Song points out that the two are inextricably related, given that strong corporate governance is needed to secure the success of mixed ownership reform by giving protection to private investors and shoring up their confidence.
This is especially the case given that the current round of mixed-ownership reforms are unlikely to confer private investors with control of the SOE’s in which they invest, given the immense size of the sector and Beijing’s desire to retain control of the economy.
Song remains deeply pessimistic about the prospects for corporate governance reform in China, however, given Beijing’s ongoing efforts to increase the clout of party organisations within SOE’s.

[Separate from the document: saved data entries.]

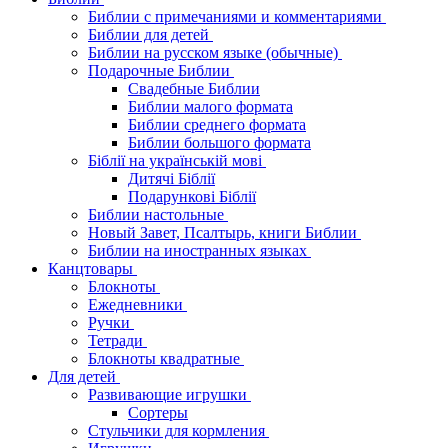
Библии с примечаниями и комментариями
Библии для детей
Библии на русском языке (обычные)
Подарочные Библии
Свадебные Библии
Библии малого формата
Библии среднего формата
Библии большого формата
Біблії на українській мові
Дитячі Біблії
Подарункові Біблії
Библии настольные
Новый Завет, Псалтырь, книги Библии
Библии на иностранных языках
Канцтовары
Блокноты
Ежедневники
Ручки
Тетради
Блокноты квадратные
Для детей
Развивающие игрушки
Сортеры
Стульчики для кормления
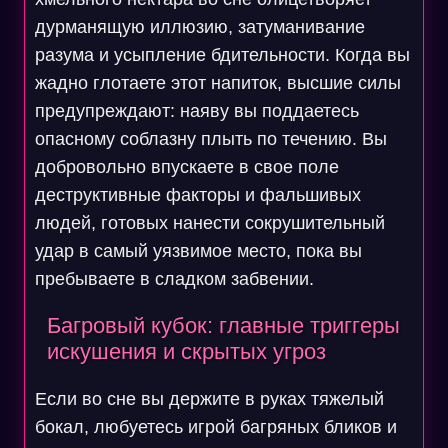
дурманящую иллюзию, затуманивание
разума и усыпление бдительности. Когда вы
жадно глотаете этот напиток, высшие силы
предупреждают: наяву вы поддаетесь
опасному соблазну плыть по течению. Вы
добровольно впускаете в свое поле
деструктивные факторы и фальшивых
людей, готовых нанести сокрушительный
удар в самый уязвимое место, пока вы
пребываете в сладком забвении.
Багровый кубок: главные триггеры
искушения и скрытых угроз
Если во сне вы держите в руках тяжелый
бокал, любуетесь игрой багряных бликов и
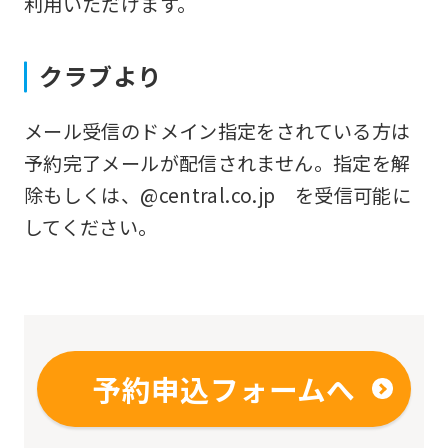
利用いただけます。
fully
understand
クラブより
this
before
メール受信のドメイン指定をされている方は
using
予約完了メールが配信されません。指定を解
the
除もしくは、@central.co.jp を受信可能に
service.
してください。
Automatic translation
予約申込フォームへ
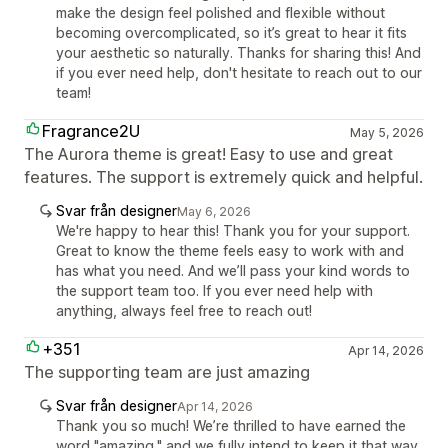
make the design feel polished and flexible without
becoming overcomplicated, so it’s great to hear it fits
your aesthetic so naturally. Thanks for sharing this! And
if you ever need help, don't hesitate to reach out to our
team!
Fragrance2U
May 5, 2026
The Aurora theme is great! Easy to use and great
features. The support is extremely quick and helpful.
Svar från designer
May 6, 2026
We're happy to hear this! Thank you for your support.
Great to know the theme feels easy to work with and
has what you need. And we’ll pass your kind words to
the support team too. If you ever need help with
anything, always feel free to reach out!
+351
Apr 14, 2026
The supporting team are just amazing
Svar från designer
Apr 14, 2026
Thank you so much! We’re thrilled to have earned the
word "amazing," and we fully intend to keep it that way.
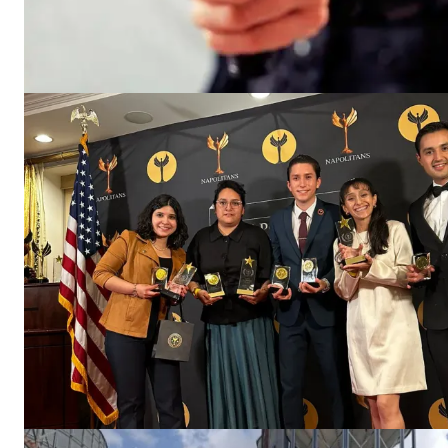
El Suple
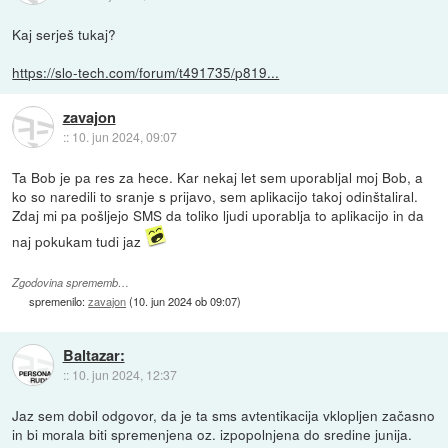
Kaj serješ tukaj?
https://slo-tech.com/forum/t491735/p819...
zavajon
::
10. jun 2024, 09:07
Ta Bob je pa res za hece. Kar nekaj let sem uporabljal moj Bob, a
ko so naredili to sranje s prijavo, sem aplikacijo takoj odinštaliral.
Zdaj mi pa pošljejo SMS da toliko ljudi uporablja to aplikacijo in da
naj pokukam tudi jaz
Zgodovina sprememb…
spremenilo:
zavajon
(
10. jun 2024 ob 09:07
)
Baltazar:
::
10. jun 2024, 12:37
Jaz sem dobil odgovor, da je ta sms avtentikacija vklopljen začasno
in bi morala biti spremenjena oz. izpopolnjena do sredine junija.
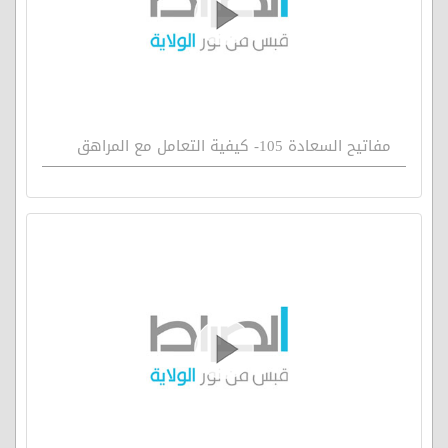
مفاتيح السعادة 105- كيفية التعامل مع المراهق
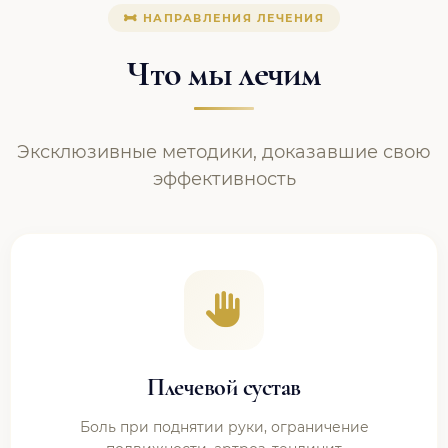
НАПРАВЛЕНИЯ ЛЕЧЕНИЯ
Что мы лечим
Эксклюзивные методики, доказавшие свою
эффективность
Плечевой сустав
Боль при поднятии руки, ограничение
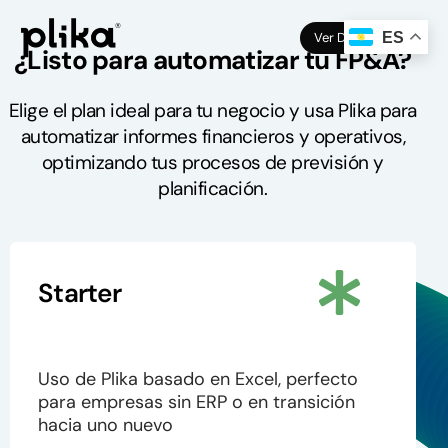
Ver Demo
ES
¿Listo para automatizar tu FP&A?
Elige el plan ideal para tu negocio y usa Plika para
automatizar informes financieros y operativos,
optimizando tus procesos de previsión y
planificación.
Starter
Uso de Plika basado en Excel, perfecto
para empresas sin ERP o en transición
hacia uno nuevo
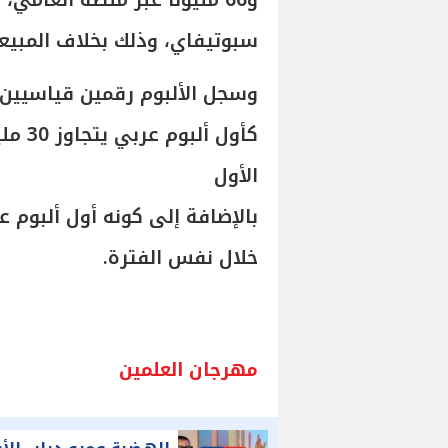
سبوتيفاي، وذلك بخلاف المبيعات على le Music
وسجل الألبوم رقمين قياسيين 
كأول 
الأول
خلال نفس الفترة.
مهرجان العلمين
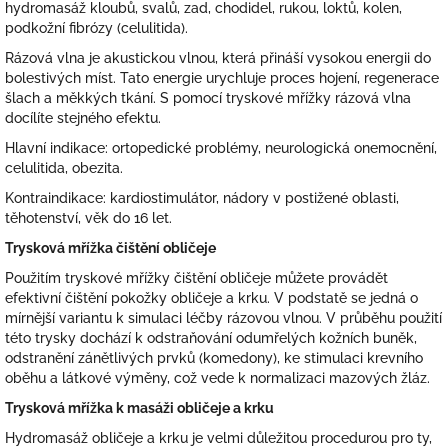
hydromasáž kloubů, svalů, zad, chodidel, rukou, loktů, kolen,
podkožní fibrózy (celulitida).
Rázová vlna je akustickou vlnou, která přináší vysokou energii do
bolestivých míst. Tato energie urychluje proces hojení, regenerace
šlach a měkkých tkání. S pomocí tryskové mřížky rázová vlna
docílíte stejného efektu.
Hlavní indikace: ortopedické problémy, neurologická onemocnění,
celulitida, obezita.
Kontraindikace: kardiostimulátor, nádory v postižené oblasti,
těhotenství, věk do 16 let.
Trysková mřížka čištění obličeje
Použitím tryskové mřížky čištění obličeje můžete provádět
efektivní čištění pokožky obličeje a krku. V podstatě se jedná o
mírnější variantu k simulaci léčby rázovou vlnou. V průběhu použití
této trysky dochází k odstraňování odumřelých kožních buněk,
odstranění zánětlivých prvků (komedony), ke stimulaci krevního
oběhu a látkové výměny, což vede k normalizaci mazových žláz.
Trysková mřížka k masáži obličeje a krku
Hydromasáž obličeje a krku je velmi důležitou procedurou pro ty,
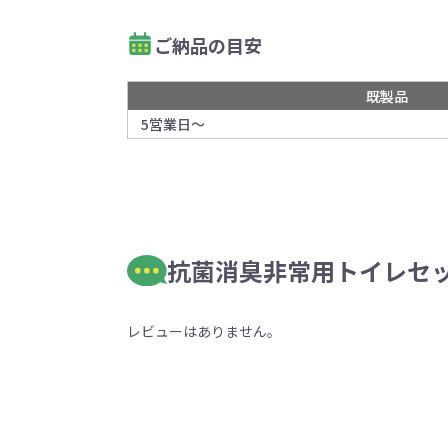
ご納品の目安
既製品
5営業日～
抗菌消臭非常用トイレセッ
レビューはありません。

According to Song these efforts to expand the influence of internal party organisations within companies are a retrograde move which run directly contrary to the broader reform goal of improving their economic performance.

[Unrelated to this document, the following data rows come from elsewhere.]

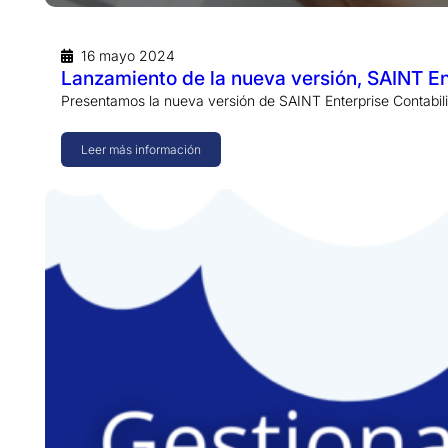
16 mayo 2024
Lanzamiento de la nueva versión, SAINT Ent
Presentamos la nueva versión de SAINT Enterprise Contabilid
Leer más información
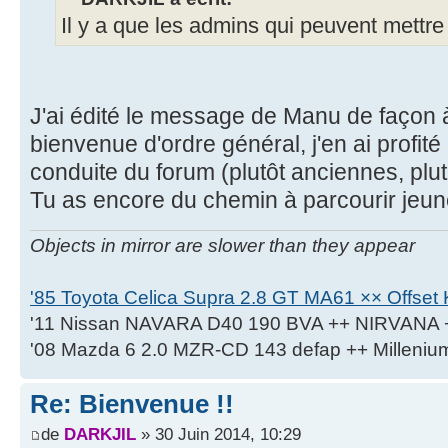
Il y a que les admins qui peuvent mettre à
J'ai édité le message de Manu de façon 
bienvenue d'ordre général, j'en ai profité 
conduite du forum (plutôt anciennes, plut
Tu as encore du chemin à parcourir jeu
Objects in mirror are slower than they appear
'85 Toyota Celica Supra 2.8 GT MA61 ×× Offset K
'11 Nissan NAVARA D40 190 BVA ++ NIRVANA 
'08 Mazda 6 2.0 MZR-CD 143 defap ++ Milleniu
Re: Bienvenue !!
de
DARKJIL
» 30 Juin 2014, 10:29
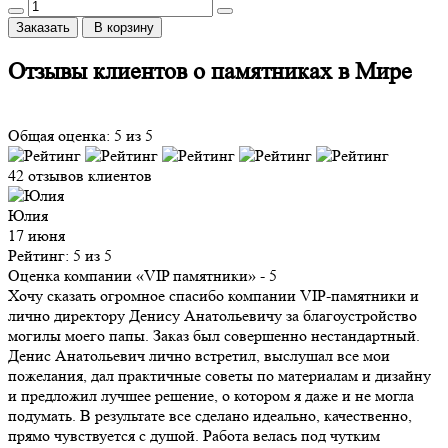
Заказать
В корзину
Отзывы клиентов о памятниках в Мире
Общая оценка: 5 из 5
42 отзывов клиентов
Юлия
17 июня
Рейтинг: 5 из 5
Оценка компании «VIP памятники»
- 5
Хочу сказать огромное спасибо компании VIP-памятники и
лично директору Денису Анатольевичу за благоустройство
могилы моего папы. Заказ был совершенно нестандартный.
Денис Анатольевич лично встретил, выслушал все мои
пожелания, дал практичные советы по материалам и дизайну
и предложил лучшее решение, о котором я даже и не могла
подумать. В результате все сделано идеально, качественно,
прямо чувствуется с душой. Работа велась под чутким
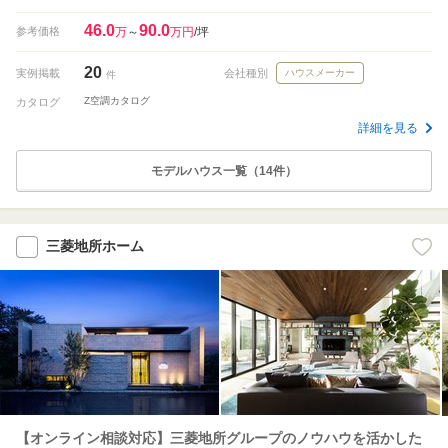
46.0
90.0
参考価格
万
～
万円
/坪
20
実例掲載
会社種別
ハウスメーカー
件
Z空調カタログ
カタログ
詳細を見る
モデルハウス一覧（14件）
三菱地所ホーム
【オンライン相談対応】三菱地所グループのノウハウを活かした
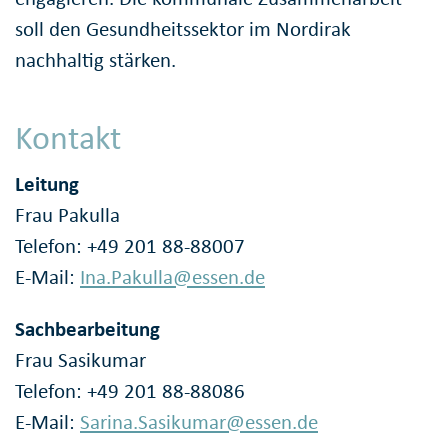
soll den Gesundheitssektor im Nordirak
nachhaltig stärken.
Kontakt
Leitung
Frau Pakulla
Telefon: +49 201 88-88007
E-Mail:
Ina.Pakulla@essen.de
Sachbearbeitung
Frau Sasikumar
Telefon: +49 201 88-88086
E-Mail:
Sarina.Sasikumar@essen.de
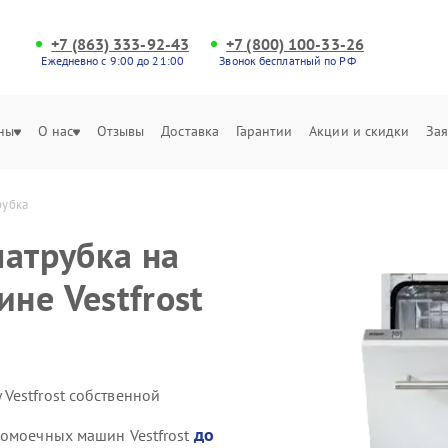
+7 (863) 333-92-43
+7 (800) 100-33-26
Ежедневно с 9:00 до 21:00
Звонок бесплатный по РФ
ны
О нас
Отзывы
Доставка
Гарантии
Акции и скидки
Зая
рубка
патрубка на
не Vestfrost
Vestfrost собственной
до
домоечных машин Vestfrost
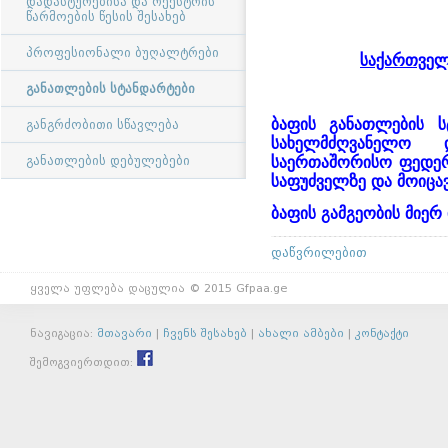
დადასტურებისა და რეესტრის
წარმოების წესის შესახებ
პროფესიონალი ბუღალტრები
საქართვე
განათლების სტანდარტები
ბაფის
განათლების
ს
განგრძობითი სწავლება
სახელმძღვანელო
განათლების დებულებები
საერთაშორისო
ფედერ
საფუძველზე
და
მოიცა
ბაფის
გამგეობის
მიერ
დაწვრილებით
ყველა უფლება დაცულია © 2015 Gfpaa.ge
ნავიგაცია:
მთავარი
|
ჩვენს შესახებ
|
ახალი ამბები
|
კონტაქტი
შემოგვიერთდით:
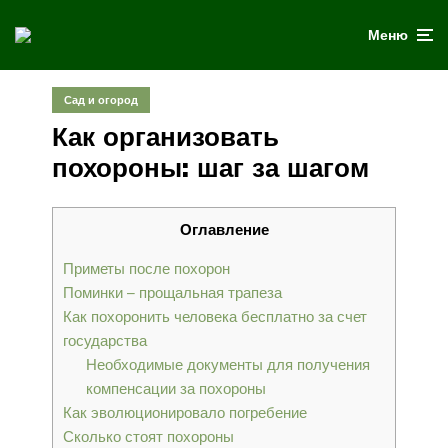
Меню
Сад и огород
Как организовать
похороны: шаг за шагом
Оглавление
Приметы после похорон
Поминки – прощальная трапеза
Как похоронить человека бесплатно за счет
государства
Необходимые документы для получения
компенсации за похороны
Как эволюционировало погребение
Сколько стоят похороны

“Strengthening CCP control over SOE’s is an agenda that has preoccupied Chinese policymakers for at least the past five years,” Song writes.

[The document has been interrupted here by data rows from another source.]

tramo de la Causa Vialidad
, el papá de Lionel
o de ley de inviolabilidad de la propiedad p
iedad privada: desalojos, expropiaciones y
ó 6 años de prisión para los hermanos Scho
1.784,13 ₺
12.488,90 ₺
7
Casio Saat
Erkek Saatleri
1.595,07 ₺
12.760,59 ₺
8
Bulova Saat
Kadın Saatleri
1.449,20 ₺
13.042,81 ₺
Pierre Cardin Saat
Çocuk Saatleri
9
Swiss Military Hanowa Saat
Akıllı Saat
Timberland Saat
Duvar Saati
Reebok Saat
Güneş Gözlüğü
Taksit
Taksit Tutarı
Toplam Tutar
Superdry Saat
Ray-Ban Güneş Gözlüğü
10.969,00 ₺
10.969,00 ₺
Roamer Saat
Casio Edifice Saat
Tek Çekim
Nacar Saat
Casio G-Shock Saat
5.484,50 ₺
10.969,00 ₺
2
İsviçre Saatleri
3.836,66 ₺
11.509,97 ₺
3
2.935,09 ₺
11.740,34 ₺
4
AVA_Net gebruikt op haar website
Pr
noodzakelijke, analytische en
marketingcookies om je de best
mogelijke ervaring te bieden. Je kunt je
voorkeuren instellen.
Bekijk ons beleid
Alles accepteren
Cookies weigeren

“It is an initiative that will, in practical terms, reverse the longstanding approach of transforming SOE’s into more commercially oriented operations…consolidating CCP control over SOE’s will actually make reforms much more difficult to implement.”
Song points out that structure of SOE’s differs most markedly from that of orthodox corporations in that they simultaneously possess both a board and a Party committee – a feature which greatly complicates the exercise of power within these organisations, and poses a major challenge to corporate governance reform.
Reforms efforts this year have involved some experimentation with the delegation of more authority to SOE boards, with trials for their participation in the evaluation of management and the setting of executive compensation levels at under 10 central SOE’s or their subsidiaries.
Beijing had also mandated that all central SOE’s and their subsidiaries “corporatize” via the creation of a board by 2020 – a form of restructuring which two-thirds of central SOE’s have not yet undergone.
Song claims that these token efforts to increase the role and influence of boards will likely be derailed by Beijing’s preoccupation with retaining control over SOE’s, as embodied by a CCP Central Committee document dating from 2010 called the “Three Significants and One Large,” which requires that all major decisions involve the Party committee, the board and management.
This policy grants broader discretion to the Party committee over a greater range of business activities, with the potential to make them the highest executive authority within SOE’s to the detriment of the corporate board.
“Decision-makers now favour putting the Party committee atop the board as the ultimate authority in an SOE,” Song writes.
“If this effort is fully implemented and enforced, then more independent boards will never really become a reality of China’s corporate landscape.”
The greatest flaw of this policy is that is severely undermines corporate governance, given that SOE senior executives are invariably Party committee members themselves.
“Empowering the Party committee in corporate affairs is tantamount to empowering SOE senior executives themselves, which will reduce independent supervision of SOE management and further stymie the effort to improve corporate governance
“Over the long term, this will likely hinder the long-standing effort to turn SOE’s into more commercial enterprises.”